LDP includes white milk and other liquid dairy products such as flavoured milk, drinking yoghurt, sweetened condensed milk, lactic acid drinks, baby and toddler milk.
According to the fourth diary index report, last year, around 51% of white milk consumed in developing countries was bought loose and 49% in packages. Sales are forecast to reach a tipping point in 2014 with around 55% of white milk forecast to be sold in packages.
This is expected to climb further towards 70% by 2020, according to Tetra Pak. The company said that rising prosperity and urbanisation in Africa and Latin America will also fuel growth of LDP demand.

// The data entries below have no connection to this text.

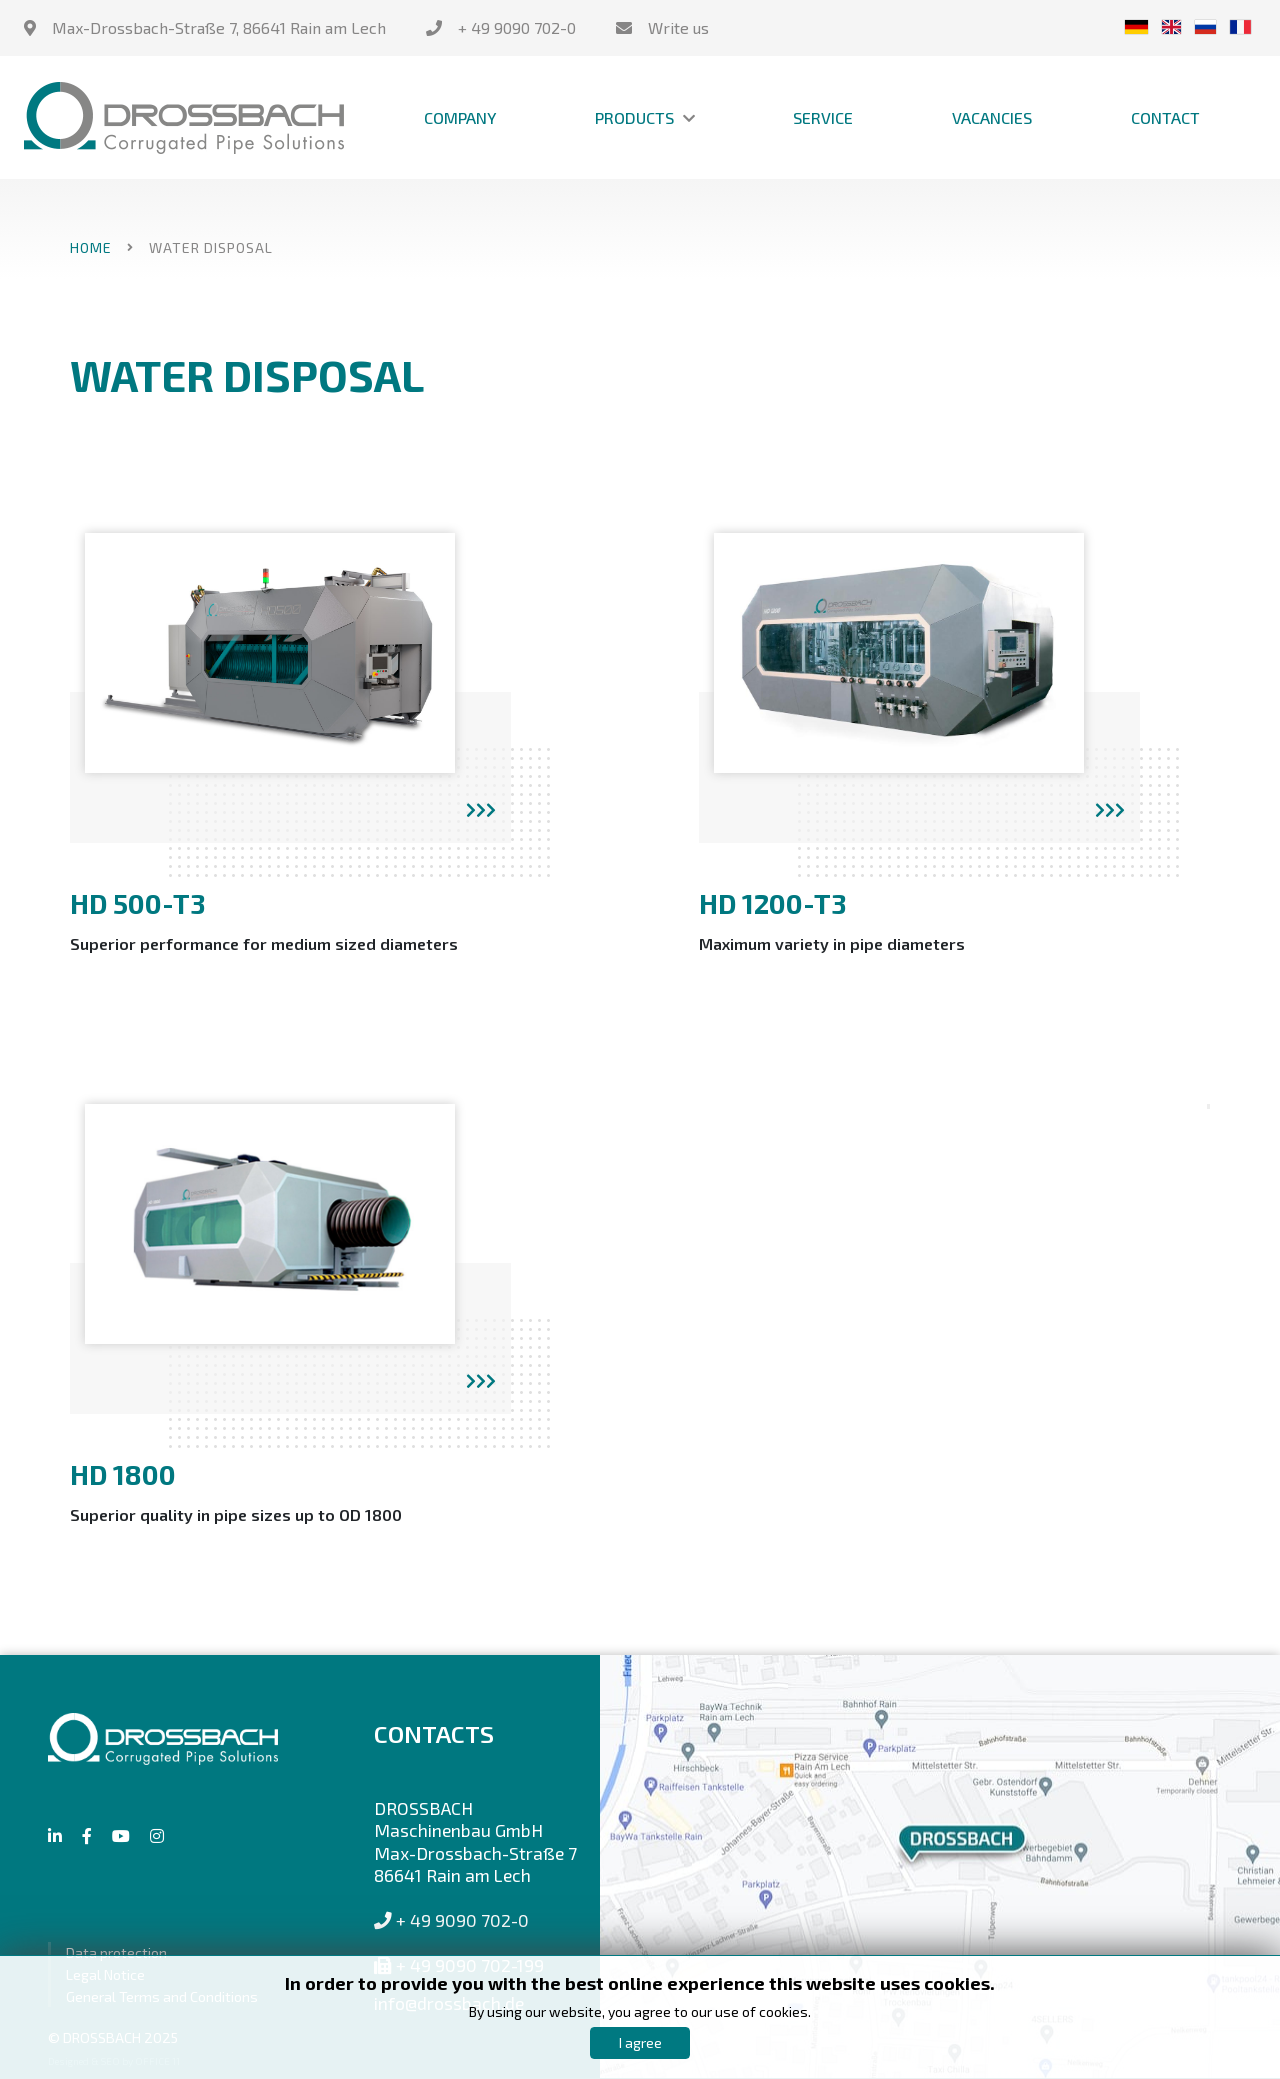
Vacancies (992, 117)
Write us (678, 27)
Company (460, 117)
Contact (1165, 117)
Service (823, 117)
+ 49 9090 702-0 (517, 27)
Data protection (116, 1952)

According to Tetra Pak, loose milk is typically sold in India, Pakistan, Sri Lanka and Bangladesh. Milkmen carry unpasteurized milk in large metal cans on their bicycles and mopeds from the farm gate to doorsteps or city streets. It is poured from the milkman’s can into a jug or bottle.
In India’s largest cities it is estimated that the majority of white milk is already sold packaged. But in the countryside loose milk still dominates.
Sumit Khatter, Marketing Manager, Tetra Pak India said that across India there had been a marked shift towards packaged milk. He said: “People have more money, less time and they have moved away from the countryside. They are increasingly living closer to a city grocery store than a diary farm.”
The report states that the UK was the fourth biggest consumer of milk per capita in 2009, in the world. Gail Scotland, Marketing Manager, Tetra Pak UK said that more people in the UK were living in smaller households or on their own, so there “is an opportunity for invidualised and portion packs to grow in popularity in the UK”.
According to the report, the UK’s LDP consumption is expected to rise by 1% to around seven billion litres from 2009 to 2013 due to a “growing demand for flavoured milk and drinking yoghurt”.
The dairy boom will be most pronounced in Asia, according to Tetra Pak, led by India and China, where increased prosperity and rapid growth of the middle class will spur a significant rise in consumption.
“Surging demand for packaged food will heighten competition for secure supplies of sustainable energy and raw materials,” said Dennis Jönsson, President and CEO, Tetra Pak . “This will amplify the call for greater efficiency, cost control and environmental performance. Global and local players will increasingly compete for growth in developing markets, accelerating consolidation.”